| Semester and Year | SP 2011 |
| Course Number | FIRST-UG727 |
| Section | 001 |
| Instructor | Chinnie Ding |
| Days | Mon,Wed |
| Time | 11:00 AM - 12:15 PM |
| Units | 4.0 |
| Level | U |
| Foundation Requirement |
Blink. Sniff. Tickle. Eavesdrop. Slurp. We experience the world through our senses. To make sense of what we sense is to navigate between feeling and knowing, immediacy and otherness, idiosyncrasy and consensus. Whether deprivation or overload, sensory experience at once invites description and eludes understanding, challenging writers and scientists alike.

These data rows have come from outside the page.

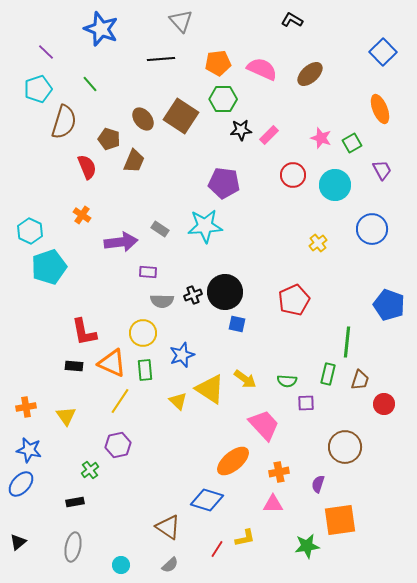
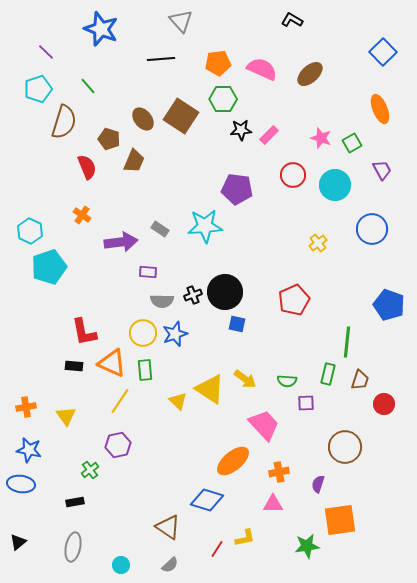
green line at (90, 84): moved 2 px left, 2 px down
purple pentagon at (224, 183): moved 13 px right, 6 px down
blue star at (182, 355): moved 7 px left, 21 px up
blue ellipse at (21, 484): rotated 56 degrees clockwise
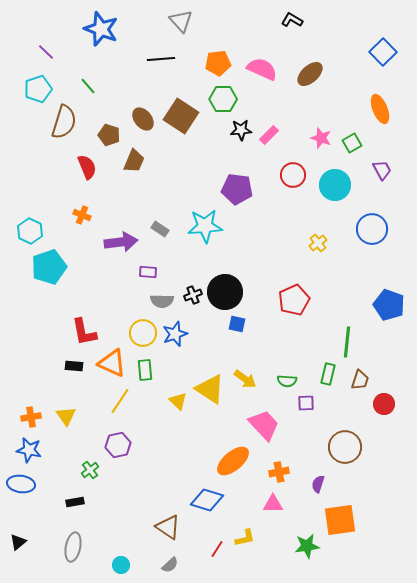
brown pentagon at (109, 139): moved 4 px up
orange cross at (82, 215): rotated 12 degrees counterclockwise
orange cross at (26, 407): moved 5 px right, 10 px down
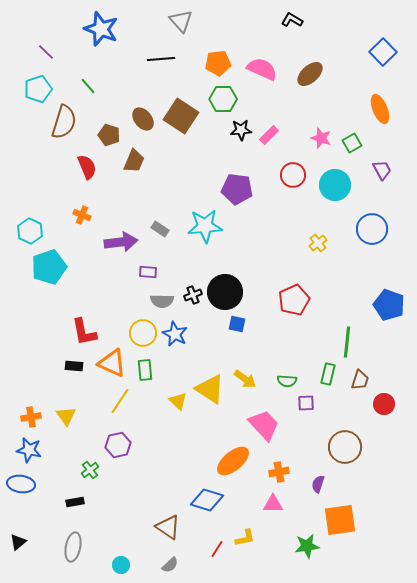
blue star at (175, 334): rotated 25 degrees counterclockwise
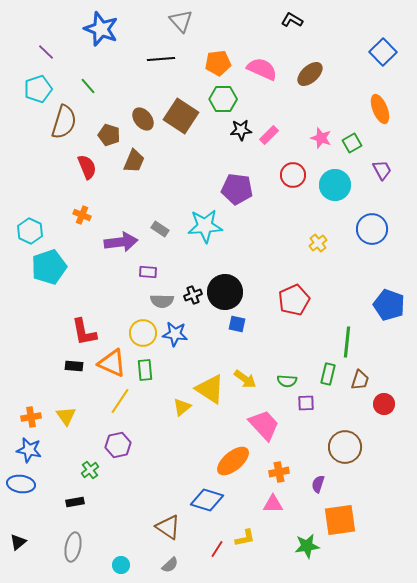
blue star at (175, 334): rotated 20 degrees counterclockwise
yellow triangle at (178, 401): moved 4 px right, 6 px down; rotated 36 degrees clockwise
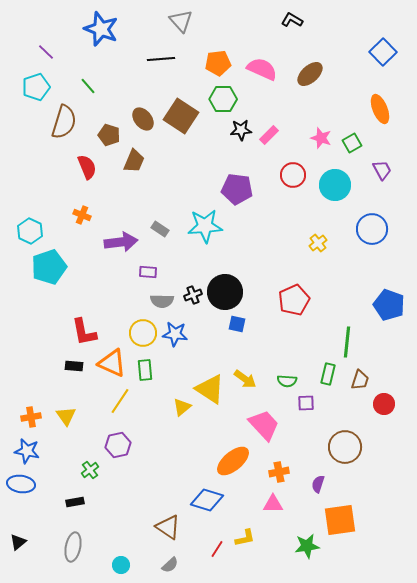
cyan pentagon at (38, 89): moved 2 px left, 2 px up
blue star at (29, 450): moved 2 px left, 1 px down
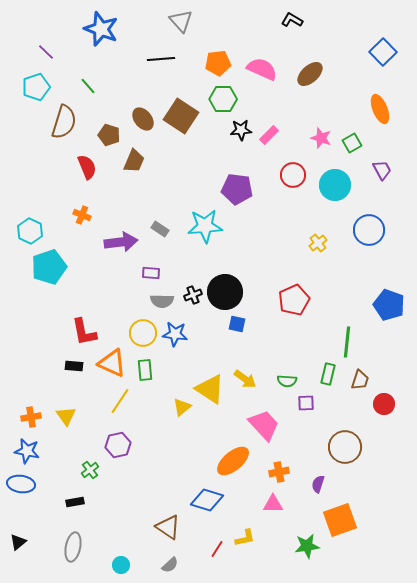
blue circle at (372, 229): moved 3 px left, 1 px down
purple rectangle at (148, 272): moved 3 px right, 1 px down
orange square at (340, 520): rotated 12 degrees counterclockwise
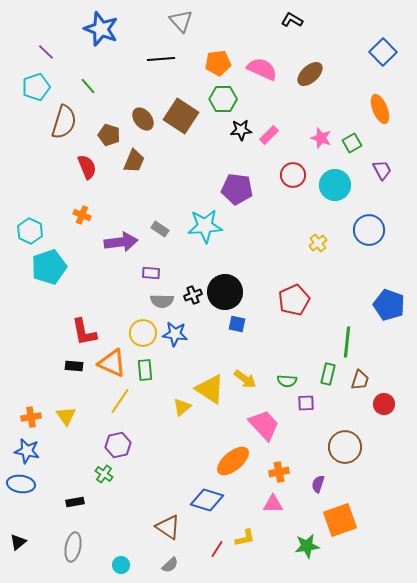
green cross at (90, 470): moved 14 px right, 4 px down; rotated 18 degrees counterclockwise
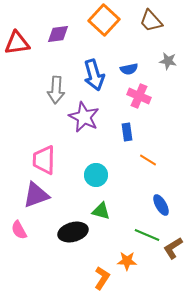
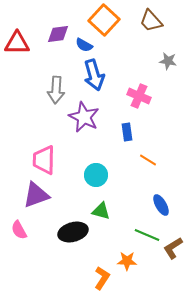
red triangle: rotated 8 degrees clockwise
blue semicircle: moved 45 px left, 24 px up; rotated 42 degrees clockwise
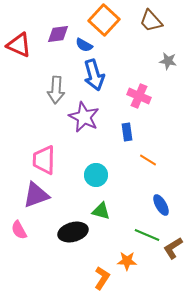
red triangle: moved 2 px right, 2 px down; rotated 24 degrees clockwise
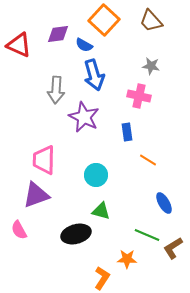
gray star: moved 17 px left, 5 px down
pink cross: rotated 10 degrees counterclockwise
blue ellipse: moved 3 px right, 2 px up
black ellipse: moved 3 px right, 2 px down
orange star: moved 2 px up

This class explores the mechanics as well as the poetics of perception. Students develop individual research topics from a wide range of disciplines, such as literature, music, philosophy, neuroscience, art, and mysticism. Color, pain, noise, metaphor, synesthesia, umami, the sublime, phantom limbs, and "non-lethal" weaponry will be some phenomena we look into. Readings may include works by Marcel Proust, John Cage, Isadora Duncan, Vladimir Nabokov, Oliver Sacks, Emily Dickinson, Michael Pollan, Diane Ackerman, and others. Films and field trips will supplement the readings.